Premières découvertes : aires cérébrales du langage et de la musique (Broca, Wernicke), bipédie (Lieberman, Leroi-Gourhan)

L’enquête commence dans la deuxième moitié du XIXème siècle, avec la découverte des aires du cerveau spécialisées dans la parole, les lobes frontaux et temporaux, par Broca puis Wernicke. En disséquant des cerveaux humains, ils font cette découverte: quand ces zones sont lésées, apparaît l’aphasie, l’impossibilité de parler.
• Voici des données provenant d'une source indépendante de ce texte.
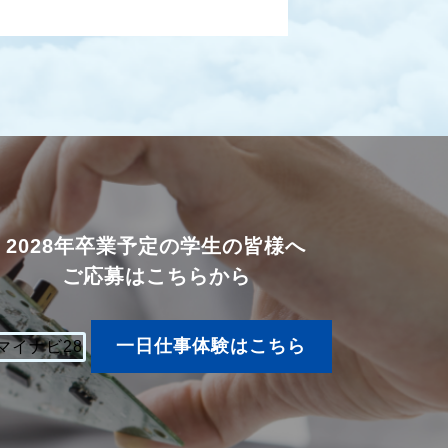
2028年卒業予定の学生の皆様へ
ご応募はこちらから
一日仕事体験はこちら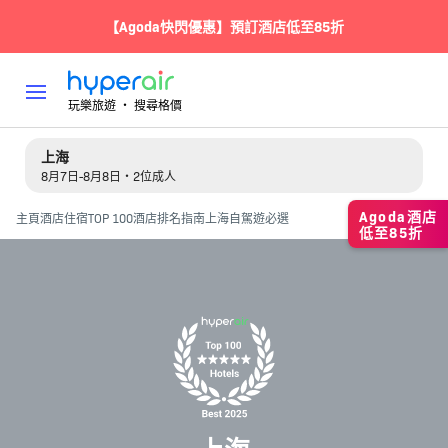
【Agoda快閃優惠】預訂酒店低至85折
玩樂旅遊 ‧ 搜尋格價
上海
8月7日-8月8日・2位成人
Agoda酒店
主頁
酒店住宿
TOP 100酒店排名指南
上海自駕遊必選
低至85折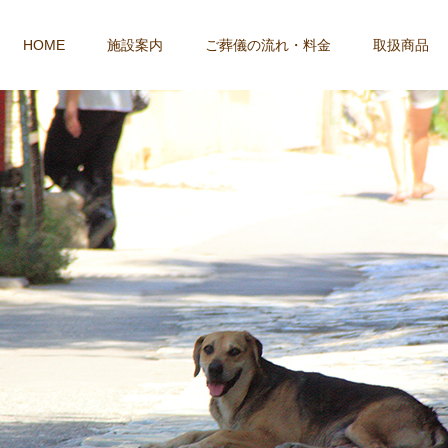
HOME
施設案内
ご葬儀の流れ・料金
取扱商品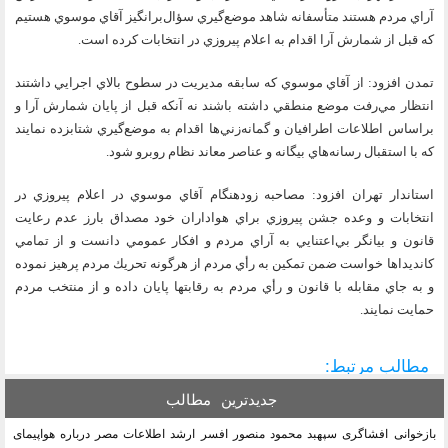
آراي مردم هستند متأسفانه شاهد موضع‌گيري سؤال‌برانگيز آقاي موسوي هستيم
كه قبل از شمارش آرا اقدام به اعلام پيروزي در انتخابات كرده است.
تمدن افزود: از آقاي موسوي كه سابقه مديريت در سطوح بالاي اجرايي داشتند
انتظار مي‌رفت موضع منطقي داشته باشند نه آنكه قبل از پايان شمارش آرا و
براساس اطلاعات اطرافيان و گمانه‌‌زني‌ها اقدام به موضع‌گيري شتابزده نمايند
كه با استقبال رسانه‌هاي بيگانه و عناصر معاند نظام روبرو شود.
استاندار تهران افزود: مصاحبه زودهنگام آقاي موسوي در اعلام پيروزي در
انتخابات و وعده جشن پيروزي براي هواداران خود مصداق بارز عدم رعايت
قانون و بيانگر بي‌اعتنايي به آراي مردم و افكار عمومي دانست و از تمامي
كانديداها خواست ضمن تمكين به رأي مردم از هرگونه تحريك مردم پرهيز نموده
و به جاي مقابله با قانون و رأي مردم به رقابتها پايان داده و از منتخب مردم
حمايت نمايند.
مطالب مرتبط:
جدیدترین
مطالب
بازخوانی افشاگری سپهبد محمود منصور افسر ارشد اطلاعات مصر درباره هواپیمای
Elles sont donc le siège du langage, et participent également du réseau beaucoup plus large et complexe du traitement de de la musique, Plus tard d’autres travaux (en particulier ceux d’Oliver Sacks, montreront que lorsque ces zones sont lésées, on peut conserver la possibilité de musiquer (sic!) grâce à la plasticité neuronale.

Puis, dans les années 60 Philip Lieberman, un chercheur américain, émet l’hypothèse suivante : la verticalité et la bipédie d’Homo sapiens sont la raison de la présence du langage parlé et chanté chez l’espèce (alors qu’il est absent chez les autres grands singes). La bipédie aurait permis la descente du larynx dans le cou (condition sine qua non), ouvrant ainsi la possibilité d’un langage articulé bien plus sophistiqué que chez les autres grands singes, car notre pharynx est plus long, et notre matériel vocalique bien plus riche.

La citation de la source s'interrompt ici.